Nasza Loteria SR - pasek na kartach artykułów

Burzliwy finał sąsiedzkiego sporu w Kożuchowie

Michał Iwanowski 0 68 324 88 12 [email protected]
Po 30-letnim ganku został tylko ślad na elewacji domu pana Jerzego. Na zdjęciu: wnuk właściciela Artur Niedźwiedź.
Po 30-letnim ganku został tylko ślad na elewacji domu pana Jerzego. Na zdjęciu: wnuk właściciela Artur Niedźwiedź. fot. Tomasz Gawałkiewicz
Przez 30 lat pan Jerzy Nowocień cieszył się przydomowym gankiem. Teraz musiał go zburzyć, bo pokłócił się z sąsiadem. Wczoraj była u niego inspekcja nadzoru budowlanego. Gdyby ganek jeszcze stał, pana Jerzego czekałyby finansowe kary.

W domu pana Jerzego przy ul. Nowosolnej byliśmy przed ponad miesiącem. Wtedy jeszcze przed domem stała duża murowana przybudówka, z korytarzem i częścią gospodarczą. Między gankiem a płotem oddzielającym posesję sąsiada był zaledwie półtorametrowy przesmyk. Żaden samochód tamtędy nie mógł wjechać. A na tyłach domu znajduje się garaż i studzienka szamba, którą co pewien czas musi opróżnić beczkowóz. Innego wjazdu na tyły posesji nie było.

Zaczęło się od awantur

Drugi raz odwiedziliśmy pana Jerzego kilka dni temu. Po ganku nie było już śladu, nie licząc warstwy skutego tynku na elewacji domu. To był ostatni moment, żeby ganek zburzyć. Bo wczoraj pana Jerzego odwiedzili inspektorzy nadzoru budowlanego, którzy - po doniesieniu sąsiada - nakazali jego rozbiórkę. Mimo że ganek zbudowano w latach 80, to dopiero teraz okazało się, że był on samowolą budowlaną.
O co właściwie poszło? Przez wiele lat pan Nowocień miał bardzo dobre relacje z sąsiadem.

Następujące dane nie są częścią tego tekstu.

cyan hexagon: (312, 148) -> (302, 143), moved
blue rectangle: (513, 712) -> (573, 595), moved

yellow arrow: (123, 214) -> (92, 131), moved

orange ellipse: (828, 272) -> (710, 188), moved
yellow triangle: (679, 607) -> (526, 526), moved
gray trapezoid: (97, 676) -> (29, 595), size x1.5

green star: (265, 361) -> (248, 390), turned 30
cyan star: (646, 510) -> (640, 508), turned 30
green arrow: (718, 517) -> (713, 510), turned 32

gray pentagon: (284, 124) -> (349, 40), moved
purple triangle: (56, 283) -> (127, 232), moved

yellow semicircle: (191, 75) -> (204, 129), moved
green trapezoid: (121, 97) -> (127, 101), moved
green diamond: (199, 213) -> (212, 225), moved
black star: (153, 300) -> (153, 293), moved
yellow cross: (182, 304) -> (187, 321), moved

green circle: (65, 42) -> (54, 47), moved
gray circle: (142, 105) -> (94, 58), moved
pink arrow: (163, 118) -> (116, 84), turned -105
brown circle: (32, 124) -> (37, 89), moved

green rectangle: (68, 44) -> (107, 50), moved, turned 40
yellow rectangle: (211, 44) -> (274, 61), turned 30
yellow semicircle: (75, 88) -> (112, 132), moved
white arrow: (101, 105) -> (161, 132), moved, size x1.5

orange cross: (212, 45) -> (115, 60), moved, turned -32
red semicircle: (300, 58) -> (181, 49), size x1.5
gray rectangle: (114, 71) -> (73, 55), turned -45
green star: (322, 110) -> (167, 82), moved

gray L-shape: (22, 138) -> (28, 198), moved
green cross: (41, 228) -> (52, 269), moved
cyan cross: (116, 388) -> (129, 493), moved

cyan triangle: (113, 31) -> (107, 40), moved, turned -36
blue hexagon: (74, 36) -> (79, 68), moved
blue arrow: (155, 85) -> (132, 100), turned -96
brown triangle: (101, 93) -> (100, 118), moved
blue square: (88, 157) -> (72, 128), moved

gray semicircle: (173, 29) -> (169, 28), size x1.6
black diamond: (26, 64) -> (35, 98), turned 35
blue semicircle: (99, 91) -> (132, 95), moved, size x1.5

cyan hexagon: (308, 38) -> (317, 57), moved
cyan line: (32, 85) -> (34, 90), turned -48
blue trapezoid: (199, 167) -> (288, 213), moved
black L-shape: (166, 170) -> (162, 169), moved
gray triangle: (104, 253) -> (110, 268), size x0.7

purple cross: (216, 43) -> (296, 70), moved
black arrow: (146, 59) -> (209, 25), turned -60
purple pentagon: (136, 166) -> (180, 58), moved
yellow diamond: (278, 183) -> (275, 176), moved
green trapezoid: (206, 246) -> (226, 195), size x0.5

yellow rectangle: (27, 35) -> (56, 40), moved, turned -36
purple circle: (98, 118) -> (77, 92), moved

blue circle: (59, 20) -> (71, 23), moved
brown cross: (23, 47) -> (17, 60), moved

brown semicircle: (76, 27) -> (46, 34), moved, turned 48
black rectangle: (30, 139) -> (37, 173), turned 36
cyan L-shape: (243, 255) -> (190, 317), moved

- Mieliśmy umowę, w myśl której mogłem wjeżdżać przez jego teren - mówi pan Jerzy. Kiedy sąsiad zmarł, schedę po nim przejął jego zięć. - Wtedy usłyszałem, że żadnego przejazdu już nie będzie - dodaje Nowocień.

Stosunki sąsiedzkie popsuły się na tyle, że nowy sąsiad ogrodził swoją posesję i postawił płot. Doszło do awantur, kilka razy interweniowała policja. Jeden z mężczyzn powiadomił nadzór budowlany, że ganek państwa Nowocień stoi nieprzepisowo, bo w odległości mniejszej niż trzy metry od granicy działki.

Nadzór nieugięty

Sąsiad Nowocienia ma inne zdanie na temat tego sporu: - Ci państwo nielegalnie zajmują część mojej posesji, w ub. r. wycięli nawet drzewo rosnące na moim terenie. Wniosłem do sądu pozew o przywrócenie granicy działek, zgodnej z prawem. Niech więc wypowie się na ten temat sąd.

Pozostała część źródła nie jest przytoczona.